Василій указалъ на мѣтку ногой, и Левинъ пошелъ, какъ умѣлъ, высѣвать землю съ сѣменами. Ходить было трудно, какъ по болоту, и Левинъ, пройдя лѣху, запотѣлъ и, остановившись, отдалъ сѣвалку.

— Ну, баринъ, на лѣто чуръ меня не ругать за эту лѣху, — сказалъ Василій. [203]

— А что? — весело сказалъ Левинъ, чувствуя уже дѣйствительность употребленнаго средства.

— Да вотъ посмотрите на лѣто. Отличится. Вы гляньте-ка, гдѣ я сѣялъ прошлую весну. Какъ разсадилъ! Вѣдь я, Константинъ Дмитричъ, кажется, вотъ какъ отцу родному стараюсь. Я и самъ не люблю дурно дѣлать и другимъ не велю. Хозяину хорошо, и намъ хорошо. Какъ глянешь вонъ, — сказалъ Василій, указывая на поле, — сердце радуется.

— А хороша весна, Василій!

— Да ужъ такая весна, старики не запомнятъ. Я вотъ дома былъ, тамъ у насъ старикъ тоже пшеницы три осминника посѣялъ. Такъ сказываетъ ото ржей не отличишь.

— А вы давно стали сѣять пшеницу?

— Да вы жъ научили позалѣтошный годъ; вы же мнѣ двѣ мѣры пожертвовали. Четверть продали, да три осминника посѣяли.
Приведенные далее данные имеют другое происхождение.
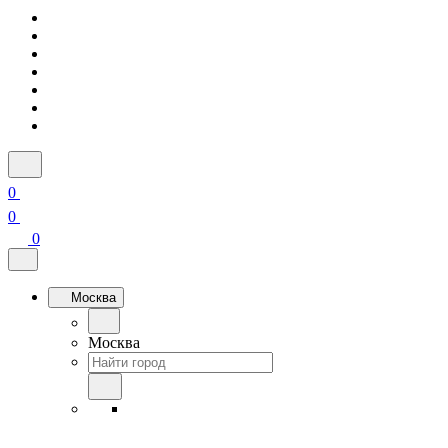
0
0
0
Москва
Москва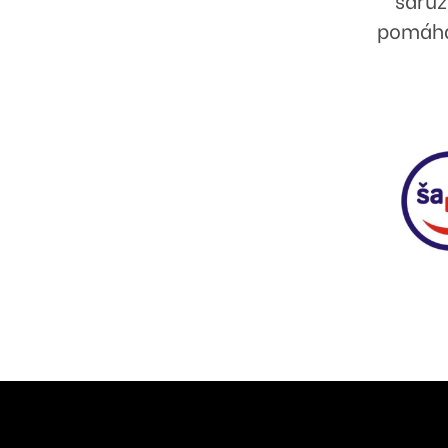
pomáhaj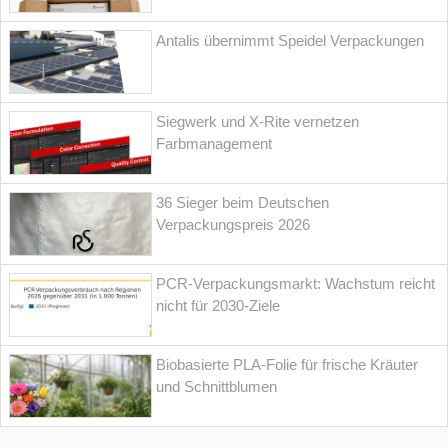
Antalis übernimmt Speidel Verpackungen
Siegwerk und X-Rite vernetzen
Farbmanagement
36 Sieger beim Deutschen
Verpackungspreis 2026
PCR-Verpackungsmarkt: Wachstum reicht
nicht für 2030-Ziele
Biobasierte PLA-Folie für frische Kräuter
und Schnittblumen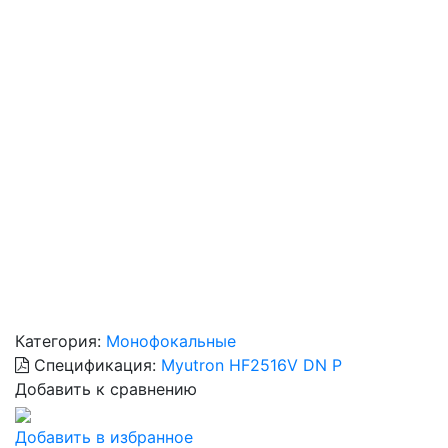
Категория:
Монофокальные
Спецификация:
Myutron HF2516V DN P
Добавить к сравнению
Добавить в избранное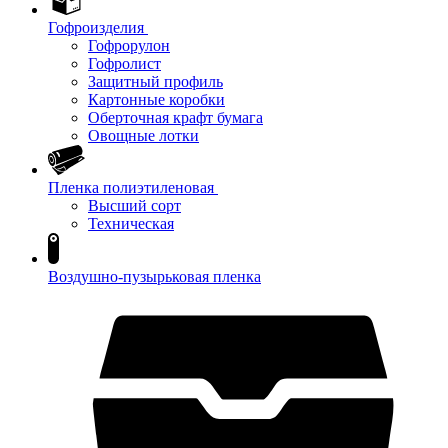
Гофроизделия
Гофрорулон
Гофролист
Защитный профиль
Картонные коробки
Оберточная крафт бумага
Овощные лотки
Пленка полиэтиленовая
Высший сорт
Техническая
Воздушно-пузырьковая пленка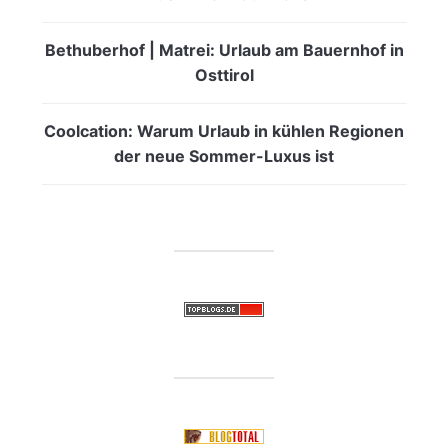
Bethuberhof | Matrei: Urlaub am Bauernhof in
Osttirol
Coolcation: Warum Urlaub in kühlen Regionen
der neue Sommer-Luxus ist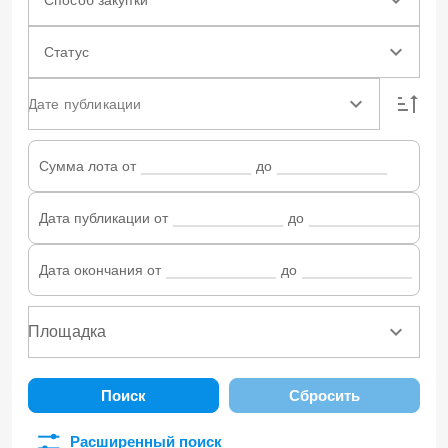
Статус
Дате публикации
Сумма лота от
до
Дата публикации от
до
Дата окончания от
до
Поиск
Сбросить
Расширенный поиск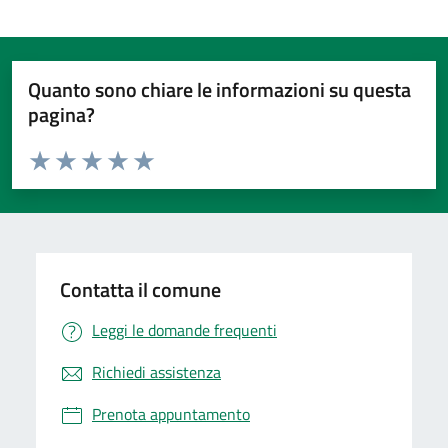
Quanto sono chiare le informazioni su questa
pagina?
Valuta da 1 a 5 stelle la pagina
Valuta 1 stelle su 5
Valuta 2 stelle su 5
Valuta 3 stelle su 5
Valuta 4 stelle su 5
Valuta 5 stelle su 5
Contatta il comune
Leggi le domande frequenti
Richiedi assistenza
Prenota appuntamento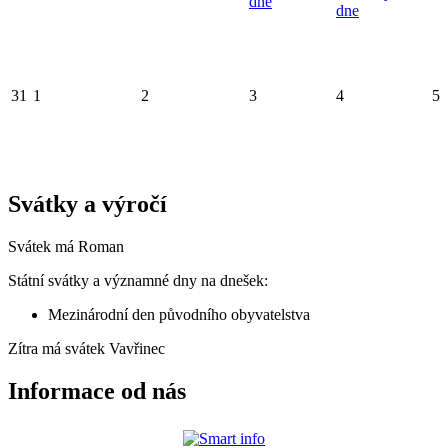
dne
dne
31
1
2
3
4
5
Svátky a výročí
Svátek má
Roman
Státní svátky a významné dny na dnešek:
Mezinárodní den původního obyvatelstva
Zítra má svátek
Vavřinec
Informace od nás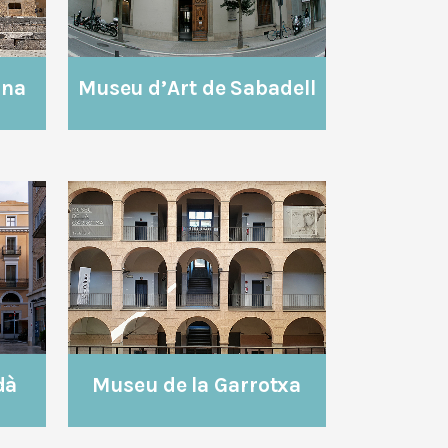
ona
Museu d’Art de Sabadell
VEURE
dà
Museu de la Garrotxa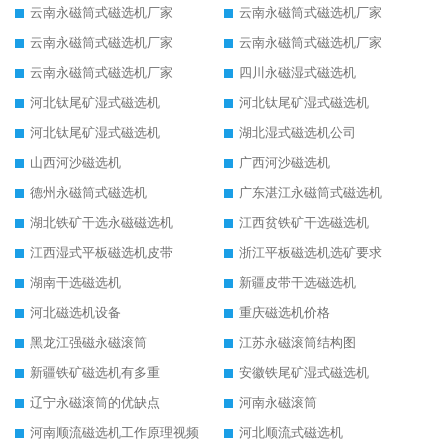
云南永磁筒式磁选机厂家
云南永磁筒式磁选机厂家
云南永磁筒式磁选机厂家
云南永磁筒式磁选机厂家
云南永磁筒式磁选机厂家
四川永磁湿式磁选机
河北钛尾矿湿式磁选机
河北钛尾矿湿式磁选机
河北钛尾矿湿式磁选机
湖北湿式磁选机公司
山西河沙磁选机
广西河沙磁选机
德州永磁筒式磁选机
广东湛江永磁筒式磁选机
湖北铁矿干选永磁磁选机
江西贫铁矿干选磁选机
江西湿式平板磁选机皮带
浙江平板磁选机选矿要求
湖南干选磁选机
新疆皮带干选磁选机
河北磁选机设备
重庆磁选机价格
黑龙江强磁永磁滚筒
江苏永磁滚筒结构图
新疆铁矿磁选机有多重
安徽铁尾矿湿式磁选机
辽宁永磁滚筒的优缺点
河南永磁滚筒
河南顺流磁选机工作原理视频
河北顺流式磁选机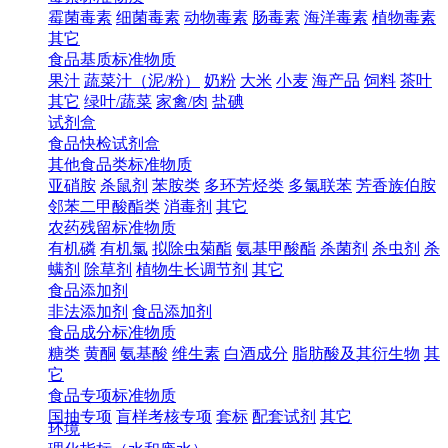
霉菌毒素
细菌毒素
动物毒素
肠毒素
海洋毒素
植物毒素
其它
食品基质标准物质
果汁
蔬菜汁（泥/粉）
奶粉
大米
小麦
海产品
饲料
茶叶
其它
绿叶/蔬菜
家禽/肉
盐碘
试剂盒
食品快检试剂盒
其他食品类标准物质
亚硝胺
杀鼠剂
苯胺类
多环芳烃类
多氯联苯
芳香族伯胺
邻苯二甲酸酯类
消毒剂
其它
农药残留标准物质
有机磷
有机氯
拟除虫菊酯
氨基甲酸酯
杀菌剂
杀虫剂
杀
螨剂
除草剂
植物生长调节剂
其它
食品添加剂
非法添加剂
食品添加剂
食品成分标准物质
糖类
黄酮
氨基酸
维生素
白酒成分
脂肪酸及其衍生物
其
它
食品专项标准物质
国抽专项
盲样考核专项
套标
配套试剂
其它
环境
— Ну смотри же, растирай комья-то, — сказалъ Левинъ, подходя къ лошади, — да за Мишкой смотри. А хорошій будетъ всходъ, тебѣ по пятидесяти копеекъ за десятину.

— Благодаримъ покорно. Мы вами, кажется, и такъ много довольны.

Левинъ сѣлъ на лошадь и поѣхалъ на поле, гдѣ былъ прошлогодній клеверъ, и на то, которое плугомъ было приготовлено подъ яровую пшеницу.

Всходъ клевера по жнивью былъ чудесный. Онъ уже весь отжилъ и твердо зеленѣлъ изъ-за посломанныхъ прошлогоднихъ стеблей пшеницы. Лошадь вязла по ступицу, и каждая нога ея чмокала, вырываясь изъ полуоттаявшей земли. По плужной пахотѣ и вовсе нельзя было проѣхать: только тамъ и держало, гдѣ былъ ледокъ, а въ оттаявшихъ бороздахъ нога вязла выше ступицы. Пахота была превосходная; черезъ два дня можно будетъ бороновать и сѣять. Все было прекрасно, все было весело. Назадъ Левинъ поѣхалъ черезъ ручей, надѣясь, что вода сбыла. И дѣйствительно, онъ переѣхалъ и вспугнулъ двухъ утокъ. [204]„Должны быть и вальдшнепы“, подумалъ онъ и какъ разъ у поворота къ дому встрѣтилъ лѣсного караульщика, который подтвердилъ его предположеніе о вальдшнепахъ.

Левинъ поѣхалъ рысью домой, чтобы успѣть пообѣдать и приготовить ружье къ вечеру.